A más hormigón, menos viajes

El Ministerio de Fomento cuenta con un programa para ampliar el aeropuerto madrileño, denominado plan Barajas, dotado con 165.000 millones de pesetas. De esta cantidad, una mínima parte (1.500 millones) tienen como destino mejorar el control aéreo. El resto se ha dedicado o se dedicará al hormigón. Sin embargo, los problemas de Barajas no están en tierra, sino en el espacio aéreo que está congestionado. De hecho, el aeropuerto alcanzará a finales de año los 75 movimientos (ahora logra 64), pero en el aire no caben más aviones ya que el espacio nacional e internacional está colapsado.

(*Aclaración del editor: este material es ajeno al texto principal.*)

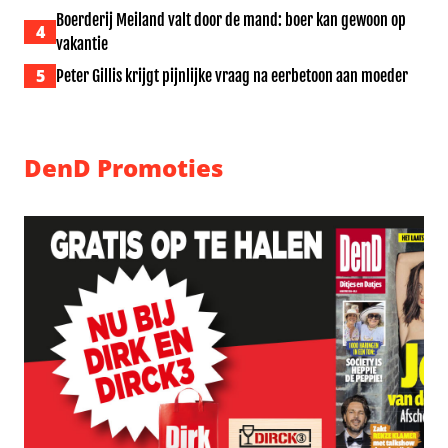
Boerderij Meiland valt door de mand: boer kan gewoon op
4
vakantie
5
Peter Gillis krijgt pijnlijke vraag na eerbetoon aan moeder
DenD Promoties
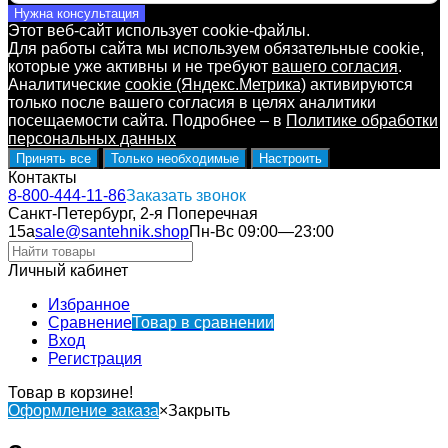
Нужна консультация
Этот веб-сайт использует cookie-файлы.
Для работы сайта мы используем обязательные cookie,
которые уже активны и не требуют
вашего согласия
.
Аналитические
cookie (Яндекс.Метрика)
активируются
только после вашего согласия в целях аналитики
посещаемости сайта. Подробнее – в
Политике обработки
персональных данных
Принять все
Только необходимые
Настроить
Контакты
8-800-444-11-86
Заказать звонок
Санкт-Петербург, 2-я Поперечная
15а
sale@santehnik.shop
Пн-Вс 09:00—23:00
Личный кабинет
Избранное
Сравнение
Товар в сравнении
Вход
Регистрация
Товар в корзине!
Оформление заказа
×
Закрыть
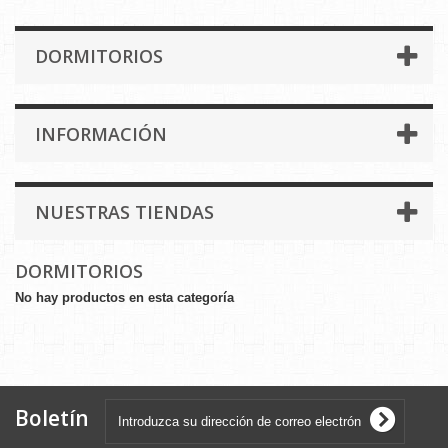
DORMITORIOS
INFORMACIÓN
NUESTRAS TIENDAS
DORMITORIOS
No hay productos en esta categoría
Boletín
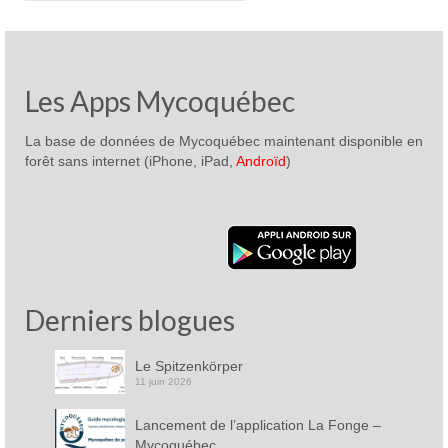
Les Apps Mycoquébec
La base de données de Mycoquébec maintenant disponible en
forêt sans internet (iPhone, iPad,
Androïd
)
Derniers blogues
Le Spitzenkörper
11 juin 2026
Lancement de l’application La Fonge –
Mycoquébec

Los numerosos equipos de Rafael Arias-Salgado -en tres años ya ha tenido tres directores generales de AENA y dos directores de Barajas- han realizado hasta ahora una tercera pista (30.000 millones), que es la más larga de Europa, y una nueva torre de control (1.300 millones). Aún se encuentra pendiente la nueva terminal (entre 40.000 y 60.000 millones), que acumula ya dos años de retraso y dos cambios de ubicación sin que haya salido de los planos.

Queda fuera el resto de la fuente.